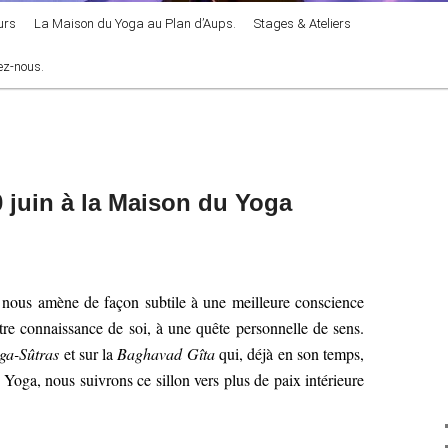
urs
La Maison du Yoga au Plan d’Aups.
Stages & Ateliers
ez-nous.
 juin à la Maison du Yoga
» nous amène de façon subtile à une meilleure conscience
tre connaissance de soi, à une quête personnelle de sens.
ga-Sûtras
et sur la
Baghavad Gîta
qui, déjà en son temps,
Yoga, nous suivrons ce sillon vers plus de paix intérieure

☆ ☆ ☆ ☆ ☆

Please set down every line of the listing verbatim, excluding its pictures.

urs
La Maison du Yoga au Plan d’Aups.
Stages & Ateliers
ez-nous.
 juin à la Maison du Yoga
» nous amène de façon subtile à une meilleure conscience
tre connaissance de soi, à une quête personnelle de sens.
ga-Sûtras
et sur la
Baghavad Gîta
qui, déjà en son temps,
Yoga, nous suivrons ce sillon vers plus de paix intérieure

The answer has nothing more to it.